> **WHAT YOU HAVE TO DO**: Print the lines below from the line with "1. Scopo, destinatari" to the line with "China en grupo" exactly, keeping both ends, and print no pictures.

> **INPUT**:
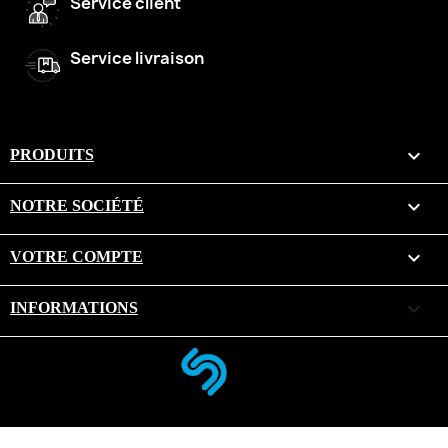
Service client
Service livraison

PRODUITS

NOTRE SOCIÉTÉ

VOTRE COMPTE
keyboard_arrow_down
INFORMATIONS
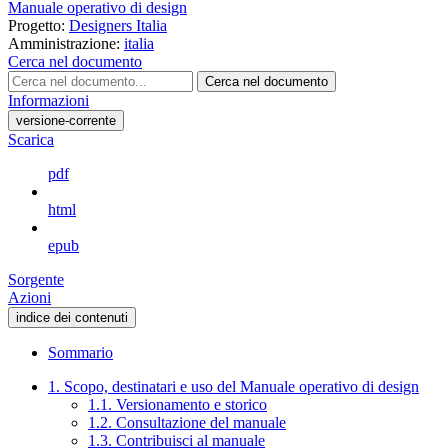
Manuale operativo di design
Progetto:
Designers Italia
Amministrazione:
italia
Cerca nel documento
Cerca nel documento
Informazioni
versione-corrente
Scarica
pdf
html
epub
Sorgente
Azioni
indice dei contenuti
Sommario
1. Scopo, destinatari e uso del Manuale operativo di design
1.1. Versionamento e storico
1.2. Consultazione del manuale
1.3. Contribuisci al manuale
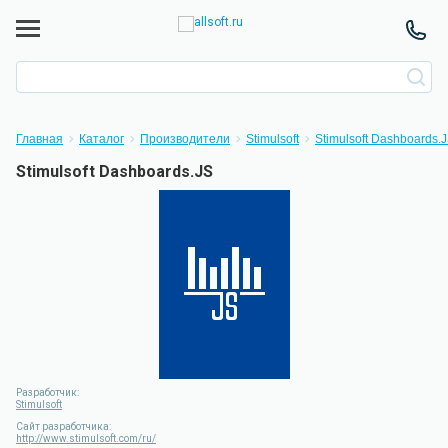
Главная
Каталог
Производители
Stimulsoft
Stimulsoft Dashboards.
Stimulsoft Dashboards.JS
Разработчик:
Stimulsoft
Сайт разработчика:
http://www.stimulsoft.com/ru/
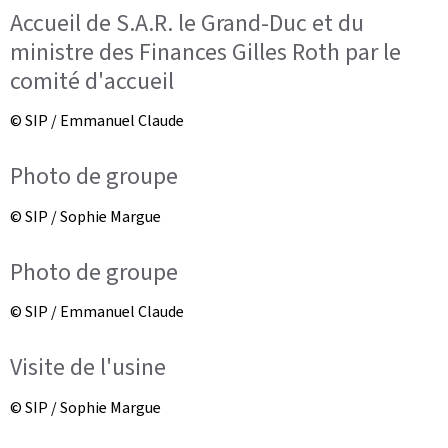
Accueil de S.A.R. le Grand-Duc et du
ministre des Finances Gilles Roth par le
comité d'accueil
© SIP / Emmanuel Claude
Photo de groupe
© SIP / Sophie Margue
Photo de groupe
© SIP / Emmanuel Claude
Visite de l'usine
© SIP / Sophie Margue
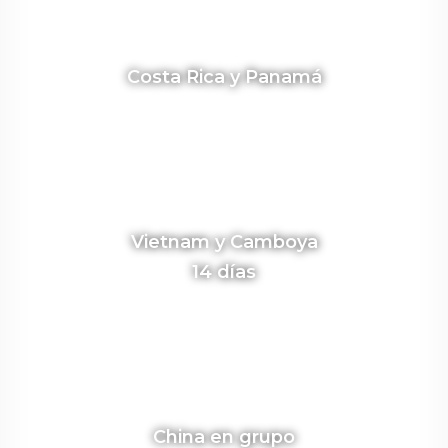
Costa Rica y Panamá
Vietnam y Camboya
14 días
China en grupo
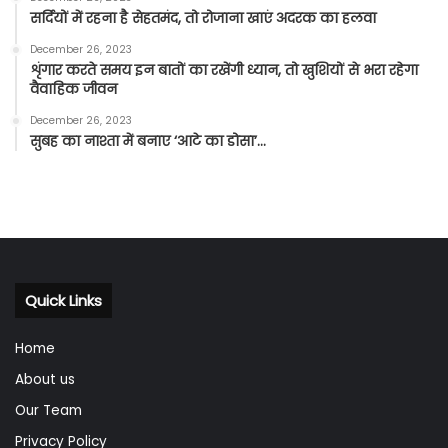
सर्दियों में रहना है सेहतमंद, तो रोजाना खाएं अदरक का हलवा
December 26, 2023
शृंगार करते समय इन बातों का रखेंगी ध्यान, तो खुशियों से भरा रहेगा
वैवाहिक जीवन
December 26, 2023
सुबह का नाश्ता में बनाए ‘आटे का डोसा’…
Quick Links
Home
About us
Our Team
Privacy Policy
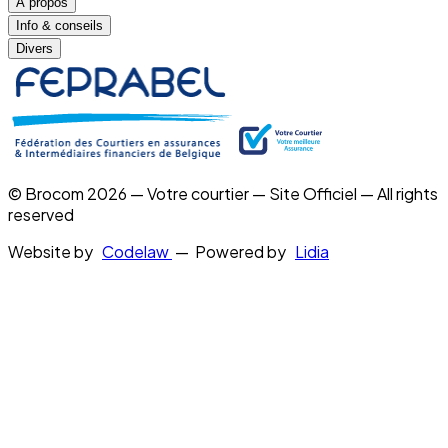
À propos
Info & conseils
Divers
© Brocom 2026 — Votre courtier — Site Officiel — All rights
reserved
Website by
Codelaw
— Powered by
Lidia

> **EXERCISE SOLUTION**:
1. Scopo, destinatari e uso del Manuale operativo di design
1.1. Versionamento e storico
1.2. Consultazione del manuale
1.3. Contribuisci al manuale
Главная
Каталог
Производители
Stimulsoft
Stimulsoft Dashboards.
Stimulsoft Dashboards.JS
Разработчик:
Stimulsoft
Сайт разработчика:
http://www.stimulsoft.com/ru/
Accueil de S.A.R. le Grand-Duc et du
ministre des Finances Gilles Roth par le
comité d'accueil
© SIP / Emmanuel Claude
Photo de groupe
© SIP / Sophie Margue
Photo de groupe
© SIP / Emmanuel Claude
Visite de l'usine
© SIP / Sophie Margue
Costa Rica y Panamá
Vietnam y Camboya
14 días
China en grupo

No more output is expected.